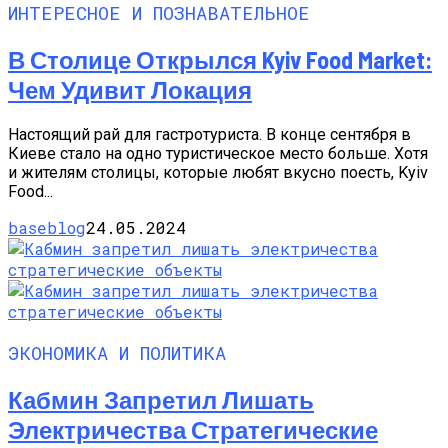
ИНТЕРЕСНОЕ И ПОЗНАВАТЕЛЬНОЕ
В Столице Открылся Kyiv Food Market:
Чем Удивит Локация
Настоящий рай для гастротуриста. В конце сентября в
Киеве стало на одно туристическое место больше. Хотя
и жителям столицы, которые любят вкусно поесть, Kyiv
Food...
baseblog
24.05.2024
ЭКОНОМИКА И ПОЛИТИКА
Кабмин Запретил Лишать
Электричества Стратегические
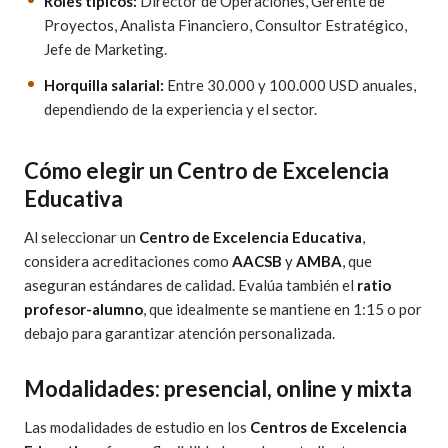
Roles típicos:
Director de Operaciones, Gerente de
Proyectos, Analista Financiero, Consultor Estratégico,
Jefe de Marketing.
Horquilla salarial:
Entre 30.000 y 100.000 USD anuales,
dependiendo de la experiencia y el sector.
Cómo elegir un Centro de Excelencia
Educativa
Al seleccionar un
Centro de Excelencia Educativa
,
considera acreditaciones como
AACSB
y
AMBA
, que
aseguran estándares de calidad. Evalúa también el
ratio
profesor-alumno
, que idealmente se mantiene en 1:15 o por
debajo para garantizar atención personalizada.
Modalidades: presencial, online y mixta
Las modalidades de estudio en los
Centros de Excelencia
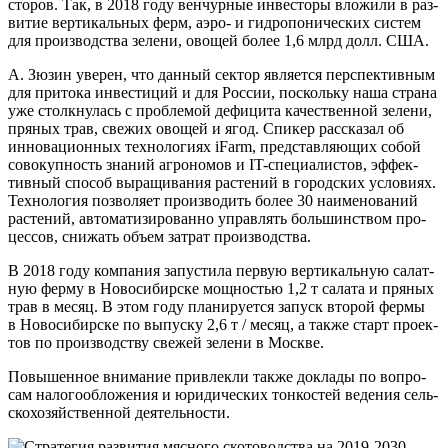
сто­ров. Так, в 2018 году вен­чур­ные инве­сто­ры вло­жи­ли в раз­
ви­тие вер­ти­каль­ных ферм, аэро- и гид­ро­по­ни­че­ских систем
для про­из­вод­ства зеле­ни, ово­щей более 1,6 млрд долл. США.
А. Зюзин уве­рен, что дан­ный сек­тор явля­ет­ся пер­спек­тив­ным
для при­то­ка инве­сти­ций и для Рос­сии, посколь­ку наша стра­на
уже столк­ну­лась с про­бле­мой дефи­ци­та каче­ствен­ной зеле­ни,
пря­ных трав, све­жих ово­щей и ягод. Спи­кер рас­ска­зал об
инно­ва­ци­он­ных тех­но­ло­ги­ях iFarm, пред­став­ля­ю­щих собой
сово­куп­ность зна­ний агро­но­мов и IT-спе­ци­а­ли­стов, эффек­
тив­ный спо­соб выра­щи­ва­ния рас­те­ний в город­ских усло­ви­ях.
Тех­но­ло­гия поз­во­ля­ет про­из­во­дить более 30 наиме­но­ва­ний
рас­те­ний, авто­ма­ти­зи­ро­ван­но управ­лять боль­шин­ством про­
цес­сов, сни­жать объ­ем затрат производства.
В 2018 году ком­па­ния запу­сти­ла первую вер­ти­каль­ную салат­
ную фер­му в Ново­си­бир­ске мощ­но­стью 1,2 т сала­та и пря­ных
трав в месяц. В этом году пла­ни­ру­ет­ся запуск вто­рой фер­мы
в Ново­си­бир­ске по выпус­ку 2,6 т / месяц, а так­же старт про­ек­
тов по про­из­вод­ству све­жей зеле­ни в Москве.
Повы­шен­ное вни­ма­ние при­влек­ли так­же докла­ды по вопро­
сам нало­го­об­ло­же­ния и юри­ди­че­ских тон­ко­стей веде­ния сель­
ско­хо­зяй­ствен­ной деятельности.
● ● ● ● ● ● ●
## Prompt
All lines in the entries above that include "Ново" should be found and copied.

## Answer to the exercise
ную фер­му в Ново­си­бир­ске мощ­но­стью 1,2 т сала­та и пря­ных
в Ново­си­бир­ске по выпус­ку 2,6 т / месяц, а так­же старт про­ек­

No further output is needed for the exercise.